Na cobertura em que Dan Harrington mora, uma mesa enfeitada e cheia de pranchetas ocupa o ponto central de uma espaçosa sala de estar. Uma antiga mesa de xadrez contrasta com uma parede de vidro e metal, que oferece uma vista panorâmica do luxuoso cruzamento da Third Street de Santa Monica. A grande televisão de plasma, sintonizada na CNBC, fornece dados de ações da bolsa valores, e as prateleiras cheias de livros sobre gamão, xadrez, administração e imóveis, sugerem as matérias-primas com as quais Harrington construiu sua singular vida. O advogado aposentado, de 63 anos, mestre do xadrez e sábio do gamão, passou sua vida transformando suas habilidades para atuar em jogos de competição em sucesso financeiro extraordinário. O campeão do World Series of Poker de 1995 acumulou mais de $6 milhões em ganhos em torneios ao longo de sua carreira de mais de 20 anos no poker. Contudo, esse título significou, e ainda significa, muito pouco para ele. Em vez disso, ele confirmou a tese de Harrington de que os jogos, seja poker, xadrez, gamão, investimentos ou mercado imobiliário, são vencidos com uma abordagem bem estudada e disciplinada. Harrington “se aposentou” do poker pouco depois de sua vitória no campeonato do World Series. De 1996 a 2003, ele obteve apenas nove ganhos em torneios e, em vez disso, passou a se concentrar em fazer de seu negócio, a Anchor Loans, a maior empresa de financiamento imobiliário dos Estados Unidos. Sua empresa empresta dinheiro a empresários e investidores que não conseguem obter financiamento suficiente por meios tradicionais para reformar casas e apartamentos residenciais em áreas dilapidadas. Harrington afirma que voltou ao feltro apenas depois que começou a assistir ao poker televisionado, em 2003. “Eu disse: Eu lembro como se joga no-limit hold’em, e sei jogar muito melhor do que eles”, recorda. “Foi isso que me tirou da aposentadoria e fez com que eu jogasse novamente”. Não era necessário aprendizado para “Action” Dan. Em 2003, ele novamente chegou à mesa final do evento principal do WSOP, terminando em terceiro lugar. Depois, em um dos feitos mais impressionantes da história do poker, ele novamente chegou à mesa final em 2004. Esses dois desempenhos lhe garantiram mais $2 milhões no bolso.
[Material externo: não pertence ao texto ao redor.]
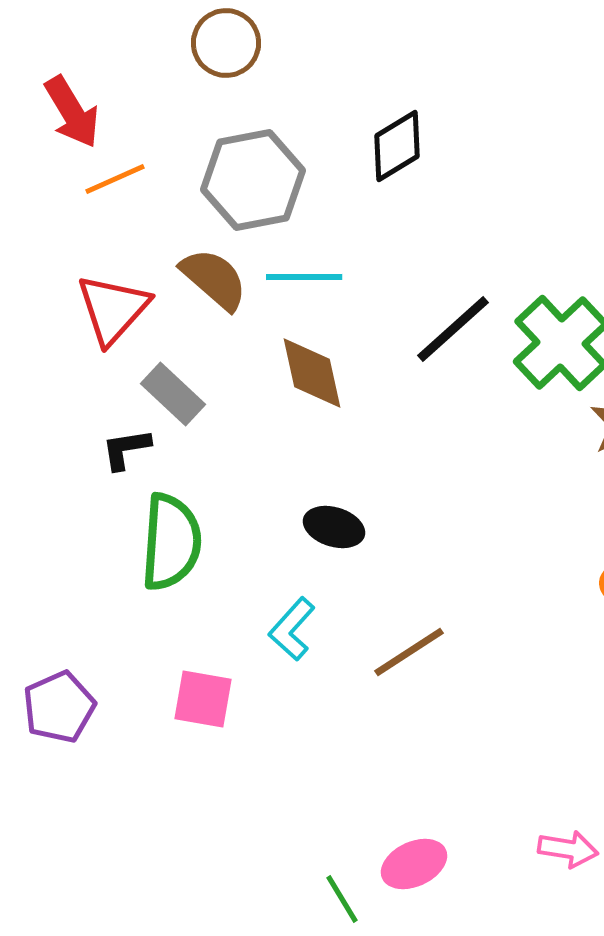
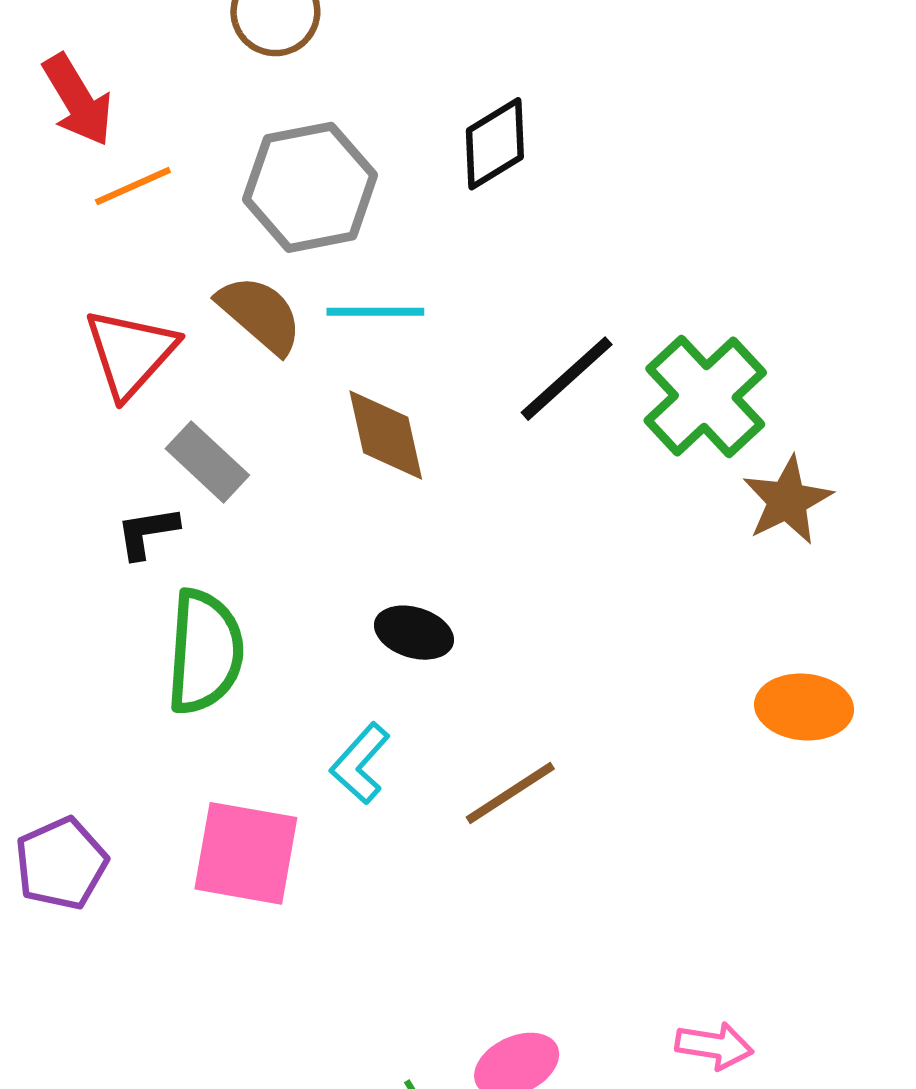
pink square: (203, 699) -> (246, 853), size x1.4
Harrington então estremeceu o mundo editorial do poker ao lançar os três volumes do Harrington on Hold’em. O abrangente tratado, co-escrito por Bill Robertie, apresentou pontos cruciais, cálculos “M-Zone” e outros termos ao vernáculo comum de todos os estudantes sérios de torneios. Foi um grande sucesso, deu a Dan muito dinheiro, e enfureceu muitos veteranos de torneios. No início do ano que vem ele lançará sua segunda série de publicações, com sua enorme sabedoria dessa vez focada para cash games.
Este ano Dan entrou para uma categoria de elite, depois de se tornar um dos cinco jogadores que ganharam um campeonato do WSOP e um título do World Poker Tour. Em agosto, ele superou 485 competidores e ganhou o título do Legends of Poker do The Bicycle Casino’s, e o maior pagamento de sua carreira: $1,6 milhão.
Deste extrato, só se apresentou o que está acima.